What needs to be done - Nothing but the lines from the one with "Assistant GitHub Copilot" down to the one with "Peace Prize winner" should be returned, exactly and with both ends included, from the material below.

Provided data -
•••
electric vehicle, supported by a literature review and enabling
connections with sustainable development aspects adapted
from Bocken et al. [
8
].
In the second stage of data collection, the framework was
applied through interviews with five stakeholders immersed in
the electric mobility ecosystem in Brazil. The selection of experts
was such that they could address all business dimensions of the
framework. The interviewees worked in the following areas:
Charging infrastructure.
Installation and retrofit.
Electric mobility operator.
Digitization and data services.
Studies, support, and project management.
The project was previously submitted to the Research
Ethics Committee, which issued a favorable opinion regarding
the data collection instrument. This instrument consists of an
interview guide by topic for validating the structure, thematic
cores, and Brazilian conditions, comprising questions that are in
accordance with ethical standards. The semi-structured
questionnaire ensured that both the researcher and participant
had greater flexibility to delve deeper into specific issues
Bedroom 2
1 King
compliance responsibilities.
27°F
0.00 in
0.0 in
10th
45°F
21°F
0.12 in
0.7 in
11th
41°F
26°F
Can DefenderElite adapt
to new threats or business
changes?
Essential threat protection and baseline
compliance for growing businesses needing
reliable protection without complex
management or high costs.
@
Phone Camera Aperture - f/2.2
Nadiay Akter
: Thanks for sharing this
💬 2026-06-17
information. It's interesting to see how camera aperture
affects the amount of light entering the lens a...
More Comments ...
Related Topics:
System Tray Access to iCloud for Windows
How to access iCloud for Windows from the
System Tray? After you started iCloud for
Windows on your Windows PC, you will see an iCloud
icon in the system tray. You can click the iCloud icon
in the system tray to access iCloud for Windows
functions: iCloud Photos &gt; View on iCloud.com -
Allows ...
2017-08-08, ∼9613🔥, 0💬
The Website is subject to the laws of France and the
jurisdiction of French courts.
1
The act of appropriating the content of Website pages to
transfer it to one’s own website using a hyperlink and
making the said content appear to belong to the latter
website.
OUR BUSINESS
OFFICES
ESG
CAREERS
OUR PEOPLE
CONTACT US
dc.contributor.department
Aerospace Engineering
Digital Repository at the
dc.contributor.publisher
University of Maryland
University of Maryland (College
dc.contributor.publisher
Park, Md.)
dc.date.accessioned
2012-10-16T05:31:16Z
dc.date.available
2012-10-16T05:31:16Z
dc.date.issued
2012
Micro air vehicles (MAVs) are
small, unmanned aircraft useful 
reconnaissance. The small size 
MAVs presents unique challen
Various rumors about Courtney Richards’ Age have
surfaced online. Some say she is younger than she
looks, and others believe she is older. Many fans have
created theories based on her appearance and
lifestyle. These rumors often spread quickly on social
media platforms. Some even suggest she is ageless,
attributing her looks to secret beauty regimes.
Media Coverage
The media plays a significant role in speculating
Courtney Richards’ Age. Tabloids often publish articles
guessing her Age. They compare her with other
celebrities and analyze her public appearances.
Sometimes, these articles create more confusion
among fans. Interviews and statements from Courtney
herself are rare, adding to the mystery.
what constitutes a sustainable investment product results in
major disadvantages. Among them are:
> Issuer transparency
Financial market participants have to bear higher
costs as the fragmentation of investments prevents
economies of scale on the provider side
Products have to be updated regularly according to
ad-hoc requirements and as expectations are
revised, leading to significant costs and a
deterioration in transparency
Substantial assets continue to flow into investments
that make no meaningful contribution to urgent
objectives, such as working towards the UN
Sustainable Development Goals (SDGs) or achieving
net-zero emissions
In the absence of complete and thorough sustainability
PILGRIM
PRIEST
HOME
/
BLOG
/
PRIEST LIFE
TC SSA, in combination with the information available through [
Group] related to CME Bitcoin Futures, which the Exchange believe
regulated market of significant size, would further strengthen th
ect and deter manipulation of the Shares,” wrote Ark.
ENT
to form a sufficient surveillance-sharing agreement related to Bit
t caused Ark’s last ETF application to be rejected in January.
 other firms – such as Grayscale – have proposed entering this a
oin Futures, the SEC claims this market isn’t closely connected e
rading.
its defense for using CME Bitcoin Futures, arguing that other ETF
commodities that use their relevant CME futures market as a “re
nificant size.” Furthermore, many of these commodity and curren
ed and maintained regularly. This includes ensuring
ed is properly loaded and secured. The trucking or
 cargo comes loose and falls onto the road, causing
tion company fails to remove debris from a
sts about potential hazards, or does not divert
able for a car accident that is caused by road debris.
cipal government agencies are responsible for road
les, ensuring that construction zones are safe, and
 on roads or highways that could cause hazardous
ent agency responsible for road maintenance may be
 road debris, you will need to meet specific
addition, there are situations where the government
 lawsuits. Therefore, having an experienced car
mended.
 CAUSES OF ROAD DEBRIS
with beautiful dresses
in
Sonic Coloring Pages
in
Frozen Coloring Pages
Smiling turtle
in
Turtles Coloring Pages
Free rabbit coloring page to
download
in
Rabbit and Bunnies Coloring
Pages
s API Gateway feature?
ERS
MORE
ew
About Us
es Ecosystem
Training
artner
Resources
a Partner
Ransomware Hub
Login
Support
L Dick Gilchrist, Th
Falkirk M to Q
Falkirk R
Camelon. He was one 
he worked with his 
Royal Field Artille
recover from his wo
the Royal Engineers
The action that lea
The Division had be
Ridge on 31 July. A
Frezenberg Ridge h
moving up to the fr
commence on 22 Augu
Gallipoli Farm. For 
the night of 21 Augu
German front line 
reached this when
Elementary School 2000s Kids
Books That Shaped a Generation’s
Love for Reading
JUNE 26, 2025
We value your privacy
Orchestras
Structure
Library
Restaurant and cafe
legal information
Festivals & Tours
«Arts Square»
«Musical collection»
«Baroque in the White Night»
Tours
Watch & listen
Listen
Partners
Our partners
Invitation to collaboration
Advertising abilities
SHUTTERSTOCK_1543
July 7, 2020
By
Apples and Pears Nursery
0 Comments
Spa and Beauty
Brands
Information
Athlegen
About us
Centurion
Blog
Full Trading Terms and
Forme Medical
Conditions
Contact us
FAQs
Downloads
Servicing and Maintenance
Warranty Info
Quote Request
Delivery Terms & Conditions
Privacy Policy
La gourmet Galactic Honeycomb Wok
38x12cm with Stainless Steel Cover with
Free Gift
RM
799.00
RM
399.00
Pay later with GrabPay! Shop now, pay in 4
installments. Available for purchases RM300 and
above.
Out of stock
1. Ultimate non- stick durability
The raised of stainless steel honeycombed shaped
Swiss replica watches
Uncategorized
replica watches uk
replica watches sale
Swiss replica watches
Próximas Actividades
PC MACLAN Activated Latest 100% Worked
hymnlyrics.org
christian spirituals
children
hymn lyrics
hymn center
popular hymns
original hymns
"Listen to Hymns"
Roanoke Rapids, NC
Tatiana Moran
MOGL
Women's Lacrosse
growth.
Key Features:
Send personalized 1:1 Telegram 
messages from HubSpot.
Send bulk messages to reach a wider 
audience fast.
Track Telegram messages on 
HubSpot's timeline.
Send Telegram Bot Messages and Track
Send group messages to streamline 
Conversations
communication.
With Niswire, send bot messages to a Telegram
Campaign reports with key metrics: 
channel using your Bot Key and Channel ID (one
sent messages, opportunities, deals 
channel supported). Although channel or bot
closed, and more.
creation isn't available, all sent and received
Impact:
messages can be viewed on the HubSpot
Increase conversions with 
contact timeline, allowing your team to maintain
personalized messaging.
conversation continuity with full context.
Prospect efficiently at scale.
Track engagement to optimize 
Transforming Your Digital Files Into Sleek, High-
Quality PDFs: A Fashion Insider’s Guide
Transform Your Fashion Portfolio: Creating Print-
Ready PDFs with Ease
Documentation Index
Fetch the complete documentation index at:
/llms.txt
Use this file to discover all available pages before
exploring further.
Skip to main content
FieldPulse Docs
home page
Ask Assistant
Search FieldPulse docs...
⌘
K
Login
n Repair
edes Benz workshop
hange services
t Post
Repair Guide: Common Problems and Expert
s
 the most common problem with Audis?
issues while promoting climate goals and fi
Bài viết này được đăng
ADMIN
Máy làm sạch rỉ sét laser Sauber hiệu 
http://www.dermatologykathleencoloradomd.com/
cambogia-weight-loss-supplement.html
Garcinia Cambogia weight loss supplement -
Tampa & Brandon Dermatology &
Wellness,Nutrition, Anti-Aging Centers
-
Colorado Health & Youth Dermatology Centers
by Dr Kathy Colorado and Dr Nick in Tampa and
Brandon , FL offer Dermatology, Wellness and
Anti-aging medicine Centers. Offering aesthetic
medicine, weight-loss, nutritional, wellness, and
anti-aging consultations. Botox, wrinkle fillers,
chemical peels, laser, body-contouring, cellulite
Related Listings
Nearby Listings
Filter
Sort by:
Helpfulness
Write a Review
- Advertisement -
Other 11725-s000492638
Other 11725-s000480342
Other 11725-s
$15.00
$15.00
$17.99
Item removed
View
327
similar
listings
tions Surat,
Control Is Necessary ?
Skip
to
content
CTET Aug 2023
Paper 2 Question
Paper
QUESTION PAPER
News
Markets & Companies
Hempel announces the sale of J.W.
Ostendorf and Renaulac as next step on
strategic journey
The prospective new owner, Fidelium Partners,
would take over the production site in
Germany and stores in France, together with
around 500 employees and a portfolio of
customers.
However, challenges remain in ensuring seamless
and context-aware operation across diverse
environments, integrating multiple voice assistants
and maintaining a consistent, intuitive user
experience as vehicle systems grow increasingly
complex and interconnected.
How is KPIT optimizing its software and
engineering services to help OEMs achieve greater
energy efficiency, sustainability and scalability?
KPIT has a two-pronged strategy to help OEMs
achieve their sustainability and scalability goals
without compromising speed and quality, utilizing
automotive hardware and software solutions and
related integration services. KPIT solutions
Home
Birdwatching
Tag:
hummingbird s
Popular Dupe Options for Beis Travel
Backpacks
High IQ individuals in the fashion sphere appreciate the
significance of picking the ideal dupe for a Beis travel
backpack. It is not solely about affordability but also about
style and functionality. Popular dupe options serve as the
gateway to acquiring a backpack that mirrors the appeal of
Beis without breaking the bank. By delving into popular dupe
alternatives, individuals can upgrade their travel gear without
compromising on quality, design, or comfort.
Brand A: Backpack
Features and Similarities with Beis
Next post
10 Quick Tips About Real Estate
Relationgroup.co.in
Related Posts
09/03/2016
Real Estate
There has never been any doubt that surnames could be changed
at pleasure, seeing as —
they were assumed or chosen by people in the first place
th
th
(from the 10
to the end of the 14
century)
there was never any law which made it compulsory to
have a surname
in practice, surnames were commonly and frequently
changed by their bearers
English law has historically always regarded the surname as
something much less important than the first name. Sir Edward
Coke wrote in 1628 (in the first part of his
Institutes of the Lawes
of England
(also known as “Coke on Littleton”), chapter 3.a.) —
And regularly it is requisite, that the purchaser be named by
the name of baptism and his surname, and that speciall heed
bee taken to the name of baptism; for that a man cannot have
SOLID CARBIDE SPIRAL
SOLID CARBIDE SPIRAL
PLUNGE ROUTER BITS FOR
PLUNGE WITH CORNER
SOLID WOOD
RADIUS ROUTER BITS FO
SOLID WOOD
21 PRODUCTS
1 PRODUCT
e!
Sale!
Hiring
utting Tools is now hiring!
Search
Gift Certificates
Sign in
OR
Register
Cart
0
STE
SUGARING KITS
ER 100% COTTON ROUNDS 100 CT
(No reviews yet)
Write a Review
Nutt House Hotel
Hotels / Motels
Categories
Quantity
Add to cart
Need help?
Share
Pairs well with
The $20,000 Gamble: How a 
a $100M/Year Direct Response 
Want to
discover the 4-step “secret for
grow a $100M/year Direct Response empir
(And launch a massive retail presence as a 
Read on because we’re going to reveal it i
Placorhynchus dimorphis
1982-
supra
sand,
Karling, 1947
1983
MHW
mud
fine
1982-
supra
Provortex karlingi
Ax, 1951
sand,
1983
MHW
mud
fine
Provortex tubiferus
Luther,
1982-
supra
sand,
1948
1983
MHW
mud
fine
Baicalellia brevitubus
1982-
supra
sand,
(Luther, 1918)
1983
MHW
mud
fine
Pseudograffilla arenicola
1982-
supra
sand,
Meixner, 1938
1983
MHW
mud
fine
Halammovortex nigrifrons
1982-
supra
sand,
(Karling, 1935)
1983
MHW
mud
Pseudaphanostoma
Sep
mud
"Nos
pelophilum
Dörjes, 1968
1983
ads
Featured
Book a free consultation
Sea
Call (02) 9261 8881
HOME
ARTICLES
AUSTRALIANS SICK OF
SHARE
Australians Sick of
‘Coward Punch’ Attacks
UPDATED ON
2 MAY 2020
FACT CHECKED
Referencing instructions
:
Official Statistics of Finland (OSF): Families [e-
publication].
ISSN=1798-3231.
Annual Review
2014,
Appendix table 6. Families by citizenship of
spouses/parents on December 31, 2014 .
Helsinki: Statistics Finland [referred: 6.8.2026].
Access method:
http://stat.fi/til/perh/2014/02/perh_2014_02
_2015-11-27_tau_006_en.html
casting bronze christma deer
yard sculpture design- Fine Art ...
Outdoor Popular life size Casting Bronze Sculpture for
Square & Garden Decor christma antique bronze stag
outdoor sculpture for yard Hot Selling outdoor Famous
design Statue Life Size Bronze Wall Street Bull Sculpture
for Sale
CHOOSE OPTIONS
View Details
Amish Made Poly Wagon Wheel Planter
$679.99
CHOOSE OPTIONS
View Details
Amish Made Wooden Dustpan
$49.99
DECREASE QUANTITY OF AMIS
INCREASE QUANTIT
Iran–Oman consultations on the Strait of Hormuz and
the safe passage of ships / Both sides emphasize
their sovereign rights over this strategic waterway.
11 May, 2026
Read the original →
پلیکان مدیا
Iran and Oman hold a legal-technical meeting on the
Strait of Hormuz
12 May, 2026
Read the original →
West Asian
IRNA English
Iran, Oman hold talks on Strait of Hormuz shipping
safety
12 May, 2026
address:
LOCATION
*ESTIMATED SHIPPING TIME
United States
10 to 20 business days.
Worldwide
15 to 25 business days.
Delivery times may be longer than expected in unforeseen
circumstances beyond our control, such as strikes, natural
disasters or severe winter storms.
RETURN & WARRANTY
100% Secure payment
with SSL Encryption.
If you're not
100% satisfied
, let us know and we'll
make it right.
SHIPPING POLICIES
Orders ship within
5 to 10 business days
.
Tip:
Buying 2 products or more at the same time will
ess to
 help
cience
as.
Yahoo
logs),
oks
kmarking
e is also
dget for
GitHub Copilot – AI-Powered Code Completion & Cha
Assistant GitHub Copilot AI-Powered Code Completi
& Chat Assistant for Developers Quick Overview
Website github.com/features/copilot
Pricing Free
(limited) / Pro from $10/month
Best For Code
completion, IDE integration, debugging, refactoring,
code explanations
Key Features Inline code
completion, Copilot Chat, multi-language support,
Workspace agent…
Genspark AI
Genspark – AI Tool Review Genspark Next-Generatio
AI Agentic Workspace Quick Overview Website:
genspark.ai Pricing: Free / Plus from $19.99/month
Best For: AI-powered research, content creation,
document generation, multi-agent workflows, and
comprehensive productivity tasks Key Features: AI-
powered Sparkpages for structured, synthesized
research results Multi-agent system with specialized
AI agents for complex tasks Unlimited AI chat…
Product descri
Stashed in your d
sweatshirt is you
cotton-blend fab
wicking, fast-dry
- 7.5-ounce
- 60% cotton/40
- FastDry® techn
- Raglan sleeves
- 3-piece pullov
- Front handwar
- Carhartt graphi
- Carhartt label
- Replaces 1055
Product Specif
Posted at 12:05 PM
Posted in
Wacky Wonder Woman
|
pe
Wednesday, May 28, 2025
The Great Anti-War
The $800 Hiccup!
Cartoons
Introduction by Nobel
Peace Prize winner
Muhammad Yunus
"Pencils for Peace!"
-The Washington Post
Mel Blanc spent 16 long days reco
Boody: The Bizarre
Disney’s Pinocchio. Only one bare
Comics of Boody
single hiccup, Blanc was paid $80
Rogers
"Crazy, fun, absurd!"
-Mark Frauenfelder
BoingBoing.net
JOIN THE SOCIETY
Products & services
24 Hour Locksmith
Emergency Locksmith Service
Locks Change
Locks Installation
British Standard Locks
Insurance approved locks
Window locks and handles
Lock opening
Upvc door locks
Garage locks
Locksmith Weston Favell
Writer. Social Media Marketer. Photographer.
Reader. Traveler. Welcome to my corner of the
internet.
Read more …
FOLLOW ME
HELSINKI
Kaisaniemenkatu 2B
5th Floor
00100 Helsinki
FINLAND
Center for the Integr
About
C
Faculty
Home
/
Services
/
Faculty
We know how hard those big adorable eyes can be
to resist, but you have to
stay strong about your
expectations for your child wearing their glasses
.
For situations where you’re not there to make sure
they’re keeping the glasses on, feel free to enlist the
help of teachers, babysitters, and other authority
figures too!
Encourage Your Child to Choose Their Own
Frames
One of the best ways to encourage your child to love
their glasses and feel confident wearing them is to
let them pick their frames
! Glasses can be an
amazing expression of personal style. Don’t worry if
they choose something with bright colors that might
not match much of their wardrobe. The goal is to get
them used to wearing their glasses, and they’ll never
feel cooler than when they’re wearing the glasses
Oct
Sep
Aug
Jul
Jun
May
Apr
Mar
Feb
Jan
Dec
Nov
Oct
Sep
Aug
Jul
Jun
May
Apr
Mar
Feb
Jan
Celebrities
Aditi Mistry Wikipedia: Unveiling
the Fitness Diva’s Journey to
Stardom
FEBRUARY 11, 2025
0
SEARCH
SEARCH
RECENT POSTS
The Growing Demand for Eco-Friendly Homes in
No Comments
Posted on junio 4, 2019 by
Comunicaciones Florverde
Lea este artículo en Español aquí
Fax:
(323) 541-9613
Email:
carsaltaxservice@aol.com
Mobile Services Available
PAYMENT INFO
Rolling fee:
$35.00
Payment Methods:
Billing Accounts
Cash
•••
Written answer -
Assistant GitHub Copilot AI-Powered Code Completi
& Chat Assistant for Developers Quick Overview
Website github.com/features/copilot
Pricing Free
(limited) / Pro from $10/month
Best For Code
completion, IDE integration, debugging, refactoring,
code explanations
Key Features Inline code
completion, Copilot Chat, multi-language support,
Workspace agent…
Genspark AI
Genspark – AI Tool Review Genspark Next-Generatio
AI Agentic Workspace Quick Overview Website:
genspark.ai Pricing: Free / Plus from $19.99/month
Best For: AI-powered research, content creation,
document generation, multi-agent workflows, and
comprehensive productivity tasks Key Features: AI-
powered Sparkpages for structured, synthesized
research results Multi-agent system with specialized
AI agents for complex tasks Unlimited AI chat…
Product descri
Stashed in your d
sweatshirt is you
cotton-blend fab
wicking, fast-dry
- 7.5-ounce
- 60% cotton/40
- FastDry® techn
- Raglan sleeves
- 3-piece pullov
- Front handwar
- Carhartt graphi
- Carhartt label
- Replaces 1055
Product Specif
Posted at 12:05 PM
Posted in
Wacky Wonder Woman
|
pe
Wednesday, May 28, 2025
The Great Anti-War
The $800 Hiccup!
Cartoons
Introduction by Nobel
Peace Prize winner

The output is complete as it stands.